WhereinIt is region r_iBelong to setProbability, in this domain classification task, from set The region of middle sampling is positive example, from setThe region of middle sampling is positive examples；

In the forward propagation process, domain classifier executes program by standard, and L is calculated_dom, in back-propagation process, domain point The gradient of class device is first reversed passes to f (multiplied by -1) again, inverts operator by this gradient, and in the training process, network is real L is maximised on border_dom；In each trained iteration, set is extractedIn 64 random unmarked regions, setIn 64 equilibrium regions and 64 random areas, be used for training domain classifier, therefore each trained subbranch includes 192 areas Domain.

7. based on subject perceptions detection model (two) described in claims 1, which is characterized in that arrive object detector study Object knowledge for separate setIn weak tag image object and chaff interferent, sequentially for each weak tag image, it Region suggest first be input into object module, to obtain their target score, be then ranked up according to score, score The suggestion of highest m% is chosen as subject area, and remaining region is as interference region；It is then based on more case-based learnings (MIL) Method further models the difference between object and chaff interferent, finally using the quickly convolutional network method based on region (R-CNN) frame is trained subject perceptions detection model.
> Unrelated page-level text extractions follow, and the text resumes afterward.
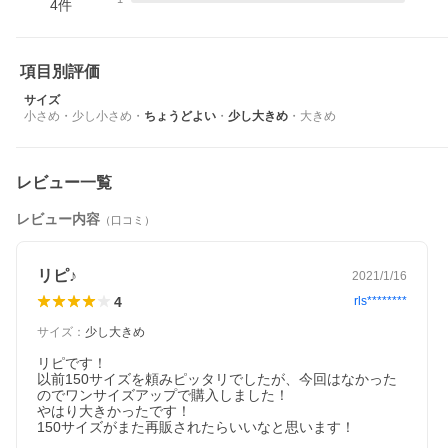
4
件
＊
Tシャツ(黒＆白)
＊
Tシャツ(S.ベージュ)
＊
Tシャツ(パープル)
項目別評価
サイズ
＊
ライトTee(バーガンディ)
小さめ
・
少し小さめ
・
ちょうどよい
・
少し大きめ
・
大きめ
＊
ラグラン（7分袖）
＊
ロンTee
レビュー一覧
レビュー内容
（口コミ）
リピ♪
2021/1/16
4
rls********
サイズ
：
少し大きめ
リピです！

以前150サイズを頼みピッタリでしたが、今回はなかった
のでワンサイズアップで購入しました！

やはり大きかったです！

150サイズがまた再販されたらいいなと思います！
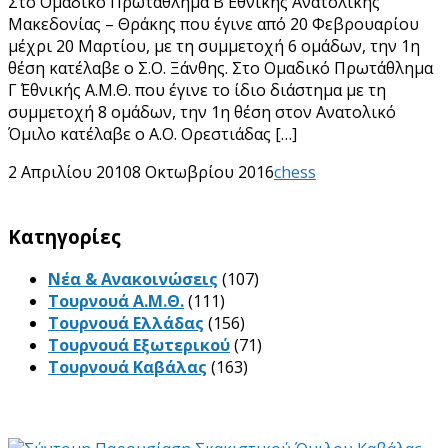
Στο Ομαδικό Πρωτάθλημα Β΄ Εθνικής Ανατολικής
Μακεδονίας – Θράκης που έγινε από 20 Φεβρουαρίου
μέχρι 20 Μαρτίου, με τη συμμετοχή 6 ομάδων, την 1η
θέση κατέλαβε ο Σ.Ο. Ξάνθης. Στο Ομαδικό Πρωτάθλημα
Γ΄ Εθνικής Α.Μ.Θ. που έγινε το ίδιο διάστημα με τη
συμμετοχή 8 ομάδων, την 1η θέση στον Ανατολικό
Όμιλο κατέλαβε ο Α.Ο. Ορεστιάδας […]
2 Απριλίου 2010
8 Οκτωβρίου 2016
chess
Kατηγορίες
Νέα & Ανακοινώσεις
(107)
Τουρνουά Α.Μ.Θ.
(111)
Τουρνουά Ελλάδας
(156)
Τουρνουά Εξωτερικού
(71)
Τουρνουά Καβάλας
(163)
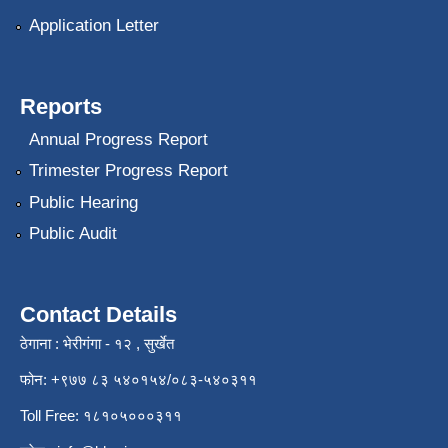
Application Letter
Reports
Annual Progress Report
Trimester Progress Report
Public Hearing
Public Audit
Contact Details
ठेगाना : भेरीगंगा - १२ , सुर्खेत
फोन: +९७७ ८३ ५४०१५४/०८३-५४०३११
Toll Free: १८१०५०००३११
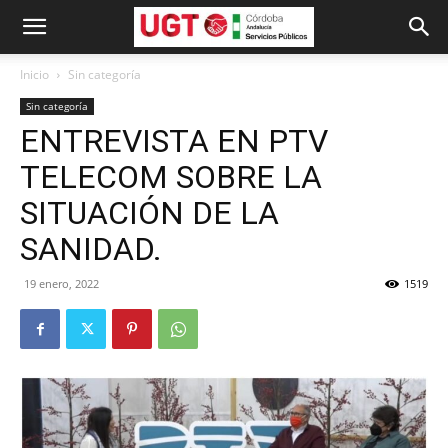
Inicio
Sin categoría
Sin categoría
ENTREVISTA EN PTV
TELECOM SOBRE LA
SITUACIÓN DE LA
SANIDAD.
19 enero, 2022
1519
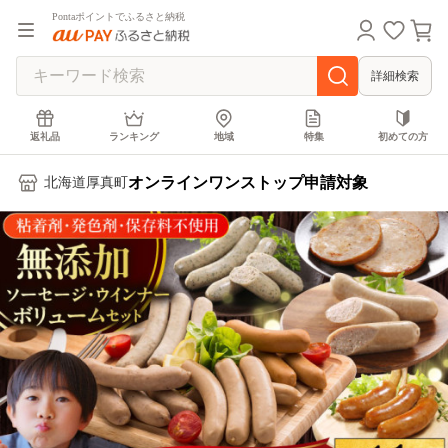
Pontaポイントでふるさと納税
詳細検索
返礼品
ランキング
地域
特集
初めての方
オンラインワンストップ申請対象
北海道厚真町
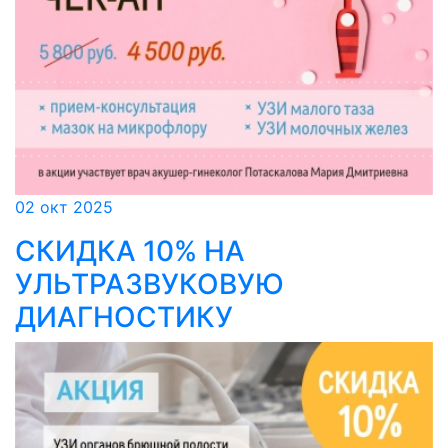
02 окт 2025
СКИДКА 10% НА
УЛЬТРАЗВУКОВУЮ
ДИАГНОСТИКУ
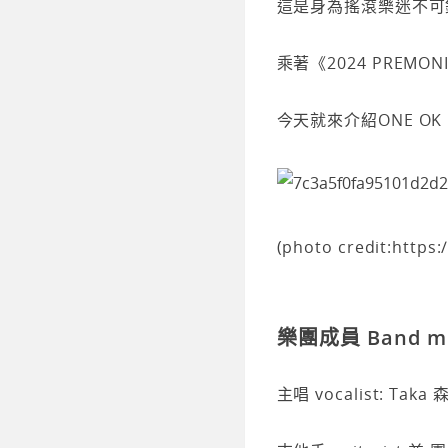
這是身為搖滾樂迷不可
乘著《2024 PREMON
今天就來介紹ONE OK
(photo credit:https
樂團成員 Band me
主唱 vocalist: Ta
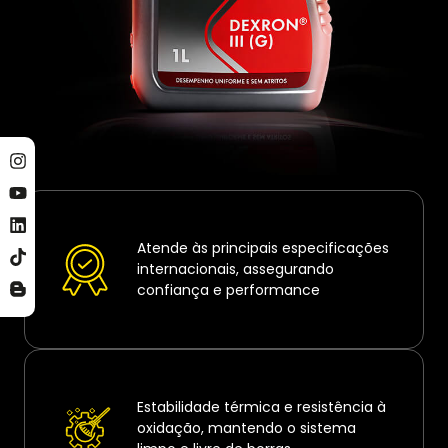
Atende às principais especificações
internacionais, assegurando
confiança e performance
Estabilidade térmica e resistência à
oxidação, mantendo o sistema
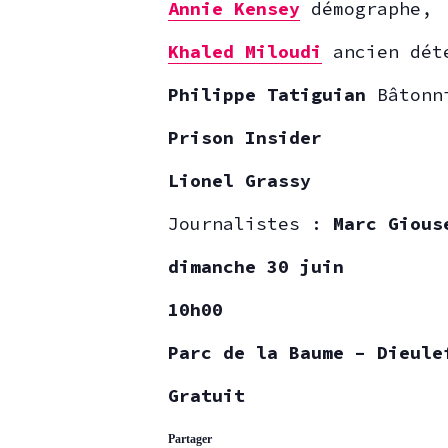
Annie Kensey
démographe,
Khaled Miloudi
ancien dé
Philippe Tatiguian
Bâtonn
Prison Insider
Lionel Grassy
Journalistes :
Marc Gious
dimanche 30 juin
10h00
Parc de la Baume – Dieule
Gratuit
Partager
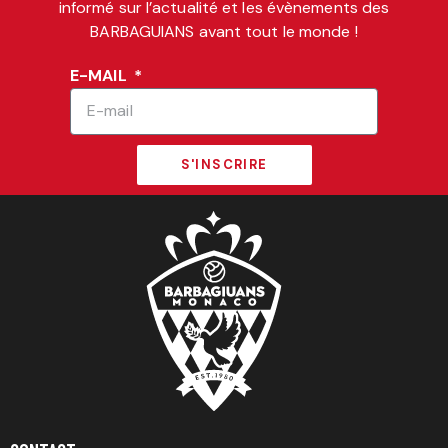
informé sur l’actualité et les évènements des
BARBAGUIANS avant tout le monde !
E-MAIL
S'INSCRIRE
8. based on modeling described in claims 6, which is characterized in that in MIL frame, for setEach of it is weak Tag image, constructs object data packet with subject area, constructs chaff interferent data packet, the mark of both data packets with interference region Label areWherein interference coating is labeled asAnd object coating is labeled as corresponding object class

9. based on training described in claims 6, which is characterized in that in the training process, the image of weak label and Suggested by the region that selective search generatesAs network input (each image include two packet：Object packet and interference Packet), then network is that feature is suggested calculating in each region simultaneously, and by Feature Mapping to K+1 dimensional vector The classification score in region is represented, the other score of these region classes is directly used in detection performance when assessment test；Finally using friendship It pitches entropy loss function and end-to-end training is carried out to network, the weight attenuation parameter of weight w is used for the mesh for making to learn in CNN network Mark knowledge is preferably applied for weak tag image；Wherein because the region in packet cannot be labeled, the other score of region class S^RNeed to be aggregated to the classification score S an of package level^BIn carry out training pattern.

10. based on the other score of region class described in claims 9, which is characterized in that in traditional MIL setting, pass through Operation max is using the score of highest zone rank as the score of package level, but operation max is only made using a region in each packet Use " exp-sum-log " operator as the soft approximation of max operation to loosen this limitation for positive example；Obtain packet level After other score, packet B is calculated using hyperbolic functions_iBelong to the posterior probability of k-th of classification.